Exercise directions: Please restate the entries verbatim. The copy should hold no pictures.

Data to use:
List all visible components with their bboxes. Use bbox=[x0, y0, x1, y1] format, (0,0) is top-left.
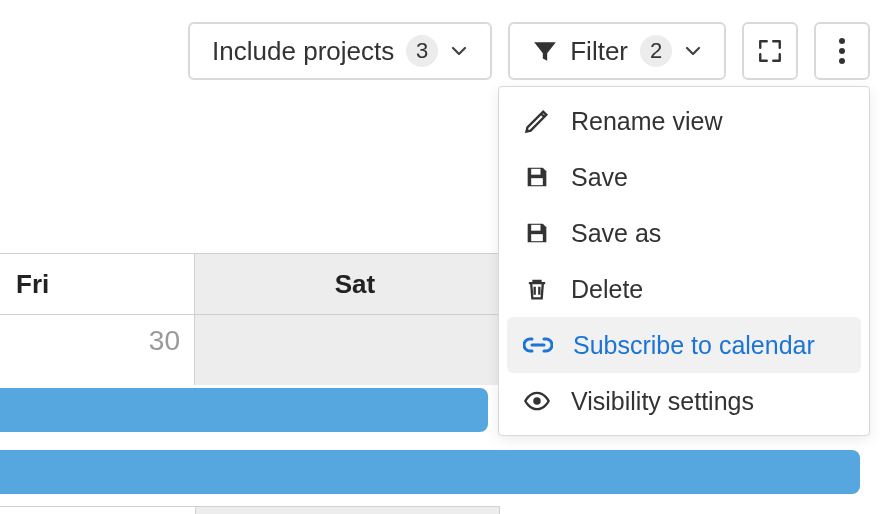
menu-item-save-as[interactable]: Save as bbox=[499, 205, 869, 261]
calendar-event[interactable] bbox=[0, 450, 860, 494]
menu-label: Subscribe to calendar bbox=[573, 331, 815, 360]
chevron-down-icon bbox=[684, 42, 702, 60]
menu-item-rename[interactable]: Rename view bbox=[499, 93, 869, 149]
menu-item-subscribe[interactable]: Subscribe to calendar bbox=[507, 317, 861, 373]
toolbar: Include projects 3 Filter 2 bbox=[0, 22, 894, 80]
calendar-event[interactable] bbox=[0, 388, 488, 432]
date-cell-fri[interactable]: 30 bbox=[0, 315, 195, 385]
svg-rect-4 bbox=[531, 178, 543, 185]
svg-rect-5 bbox=[531, 225, 540, 231]
eye-icon bbox=[523, 387, 551, 415]
svg-rect-6 bbox=[531, 234, 543, 241]
svg-point-1 bbox=[839, 48, 845, 54]
date-cell-sat[interactable] bbox=[195, 315, 500, 385]
more-menu: Rename view Save Save as Delete Subscrib… bbox=[498, 86, 870, 436]
link-icon bbox=[523, 336, 553, 354]
day-header-sat: Sat bbox=[195, 254, 500, 314]
menu-label: Visibility settings bbox=[571, 387, 754, 416]
date-row: 30 bbox=[0, 315, 500, 385]
filter-button[interactable]: Filter 2 bbox=[508, 22, 726, 80]
svg-point-0 bbox=[839, 38, 845, 44]
menu-item-visibility[interactable]: Visibility settings bbox=[499, 373, 869, 429]
svg-rect-3 bbox=[531, 169, 540, 175]
include-projects-count: 3 bbox=[406, 35, 438, 67]
menu-label: Delete bbox=[571, 275, 643, 304]
filter-icon bbox=[532, 38, 558, 64]
trash-icon bbox=[523, 275, 551, 303]
menu-item-save[interactable]: Save bbox=[499, 149, 869, 205]
grid-line bbox=[0, 506, 196, 514]
save-icon bbox=[523, 219, 551, 247]
svg-point-7 bbox=[533, 397, 540, 404]
calendar-header: Fri Sat bbox=[0, 253, 500, 315]
grid-line bbox=[196, 506, 500, 514]
svg-point-2 bbox=[839, 58, 845, 64]
expand-icon bbox=[757, 38, 783, 64]
menu-label: Save as bbox=[571, 219, 661, 248]
filter-count: 2 bbox=[640, 35, 672, 67]
include-projects-label: Include projects bbox=[212, 36, 394, 67]
more-menu-button[interactable] bbox=[814, 22, 870, 80]
include-projects-button[interactable]: Include projects 3 bbox=[188, 22, 492, 80]
chevron-down-icon bbox=[450, 42, 468, 60]
fullscreen-button[interactable] bbox=[742, 22, 798, 80]
filter-label: Filter bbox=[570, 36, 628, 67]
pencil-icon bbox=[523, 107, 551, 135]
save-icon bbox=[523, 163, 551, 191]
day-header-fri: Fri bbox=[0, 254, 195, 314]
menu-label: Save bbox=[571, 163, 628, 192]
menu-item-delete[interactable]: Delete bbox=[499, 261, 869, 317]
more-vertical-icon bbox=[839, 38, 845, 64]
menu-label: Rename view bbox=[571, 107, 722, 136]
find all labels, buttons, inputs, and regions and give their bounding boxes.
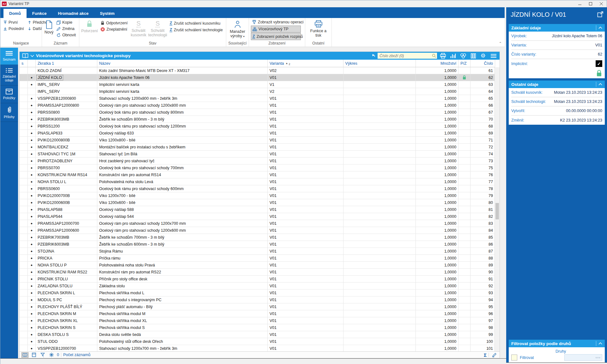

The completed task:
List all visible components with their bboxes. Use bbox=[x0, y0, x1, y1] format, (0,0) is top-left.
menu-item-save-as[interactable]: Save as bbox=[499, 205, 869, 261]
calendar-event[interactable] bbox=[0, 450, 860, 494]
menu-label: Subscribe to calendar bbox=[573, 331, 815, 360]
chevron-down-icon bbox=[684, 42, 702, 60]
menu-item-rename[interactable]: Rename view bbox=[499, 93, 869, 149]
menu-item-subscribe[interactable]: Subscribe to calendar bbox=[507, 317, 861, 373]
toolbar: Include projects 3 Filter 2 bbox=[0, 22, 894, 80]
calendar-event[interactable] bbox=[0, 388, 488, 432]
date-cell-fri[interactable]: 30 bbox=[0, 315, 195, 385]
svg-rect-4 bbox=[531, 178, 543, 185]
svg-rect-5 bbox=[531, 225, 540, 231]
eye-icon bbox=[523, 387, 551, 415]
svg-rect-6 bbox=[531, 234, 543, 241]
svg-point-1 bbox=[839, 48, 845, 54]
date-cell-sat[interactable] bbox=[195, 315, 500, 385]
more-menu: Rename view Save Save as Delete Subscrib… bbox=[498, 86, 870, 436]
link-icon bbox=[523, 336, 553, 354]
day-header-sat: Sat bbox=[195, 254, 500, 314]
menu-label: Visibility settings bbox=[571, 387, 754, 416]
date-row: 30 bbox=[0, 315, 500, 385]
filter-button[interactable]: Filter 2 bbox=[508, 22, 726, 80]
svg-point-0 bbox=[839, 38, 845, 44]
menu-item-visibility[interactable]: Visibility settings bbox=[499, 373, 869, 429]
svg-rect-3 bbox=[531, 169, 540, 175]
include-projects-count: 3 bbox=[406, 35, 438, 67]
menu-label: Delete bbox=[571, 275, 643, 304]
filter-icon bbox=[532, 38, 558, 64]
trash-icon bbox=[523, 275, 551, 303]
menu-item-save[interactable]: Save bbox=[499, 149, 869, 205]
grid-line bbox=[0, 506, 196, 514]
save-icon bbox=[523, 219, 551, 247]
svg-point-7 bbox=[533, 397, 540, 404]
calendar-header: Fri Sat bbox=[0, 253, 500, 315]
grid-line bbox=[196, 506, 500, 514]
svg-point-2 bbox=[839, 58, 845, 64]
expand-icon bbox=[757, 38, 783, 64]
menu-label: Save as bbox=[571, 219, 661, 248]
filter-count: 2 bbox=[640, 35, 672, 67]
include-projects-label: Include projects bbox=[212, 36, 394, 67]
more-menu-button[interactable] bbox=[814, 22, 870, 80]
include-projects-button[interactable]: Include projects 3 bbox=[188, 22, 492, 80]
chevron-down-icon bbox=[450, 42, 468, 60]
fullscreen-button[interactable] bbox=[742, 22, 798, 80]
filter-label: Filter bbox=[570, 36, 628, 67]
pencil-icon bbox=[523, 107, 551, 135]
save-icon bbox=[523, 163, 551, 191]
day-header-fri: Fri bbox=[0, 254, 195, 314]
menu-label: Save bbox=[571, 163, 628, 192]
menu-item-delete[interactable]: Delete bbox=[499, 261, 869, 317]
more-vertical-icon bbox=[839, 38, 845, 64]
menu-label: Rename view bbox=[571, 107, 722, 136]
find all labels, buttons, inputs, and regions and give their bounding boxes.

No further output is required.